Problem Statement: Our client belongs to Agriculture industry with 100+ servers where they were running the Blockchain applications on Azure Kubernetes Service. They wanted to handle their traffic in an elegant way and hence were trying to migrate their servers to AKS but were facing challenges w.r.t setting up CI/CD pipeline in AKS and configuring proper alerting mechanism.

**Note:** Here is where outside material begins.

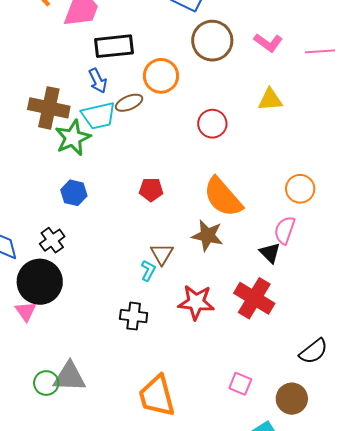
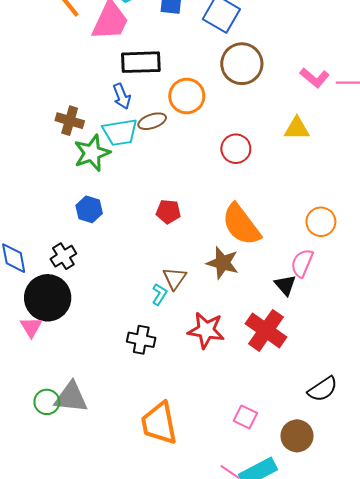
pink L-shape: (268, 43) -> (315, 78), moved
brown cross: (49, 108) -> (70, 121), size x0.7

Solution: We helped them migrate their application to Kubernetes with the help of tools like Git, Docker, Jenkins and Argo CD. The pipeline was fully automated to build the image and send the image to Azure Container Registry and scan for any vulnerabilities if present. Argo CD was then responsible for continuous deployment to AKS cluster. To handle the traffic spikes Horizontal Pod Autoscaler and cluster autoscaler was set up. The whole infrastructure on Azure (networking, roles, encryption keys, cluster etc.) was set up using the IAAC tool Terraform. The application was using the MariaDB and CosmosDB as the database. Along with this, proper monitoring tool using Grafana was set up for alerting purpose of all the resources in the AKS Cluster.

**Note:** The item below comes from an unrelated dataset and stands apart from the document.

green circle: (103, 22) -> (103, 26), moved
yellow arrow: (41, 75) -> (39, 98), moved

Challenges faced after deployment: The AKS environment was working perfectly fine for around 3 months until we encountered the first issue. In the logs we saw that one of application container went to pending state for about 10 minutes due to lack of nodes in the cluster due to which the application became slow.

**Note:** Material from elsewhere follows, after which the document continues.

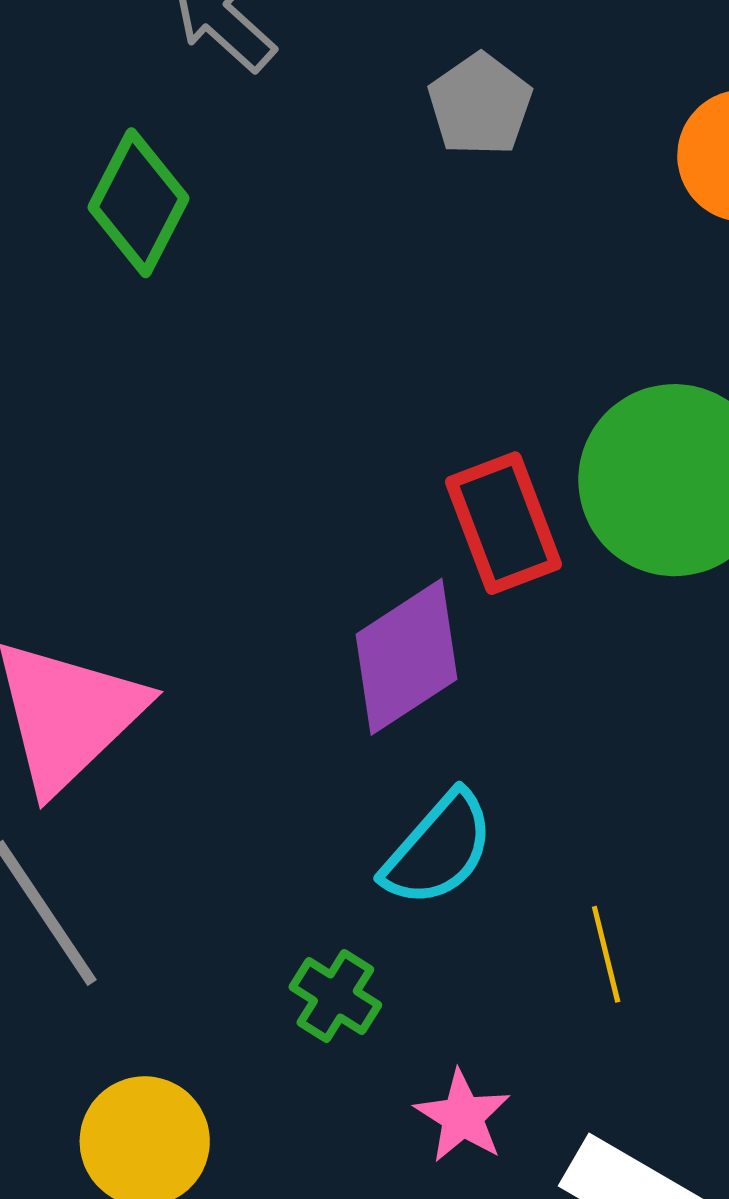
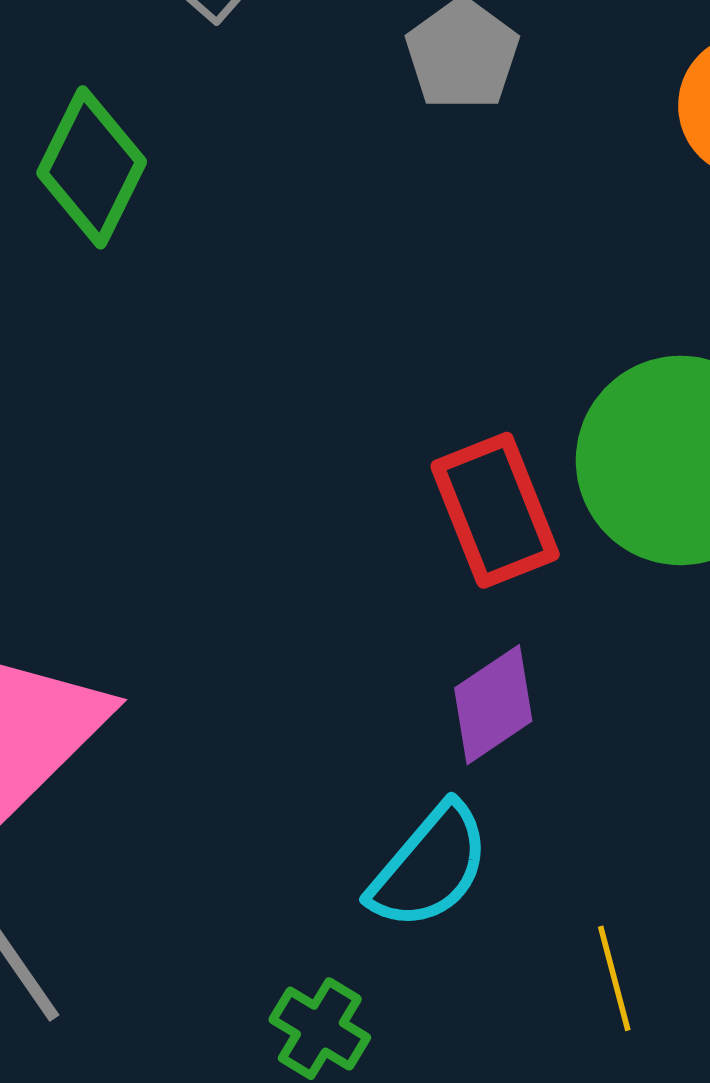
purple diamond: (406, 657) -> (493, 705), moved, size x0.7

How our team handled and proposed a new solution: As the cluster didn’t have the required number of nodes, we checked the autoscaling group logs and came to conclusion that the extra node took around 7-8 minutes to provision. We than implemented a concept called node overprovisioning where the fake applications were configured on a standby node and as soon as the production application needed to be deployed it would evict the fake application and make room for itself, thereby reducing the pending state near to zero.
In addition to above points before the implementation on production pipeline, we faced different challenges which was handled by our team:
⦿ Auto-trigger the Jenkins job while code is pushed to private repository.
⦿ Continuous deployment to AKS Cluster with auto-sync between repository and Cluster with best security-practices.
⦿ Triggering one job from the other Jenkins job using groovy script.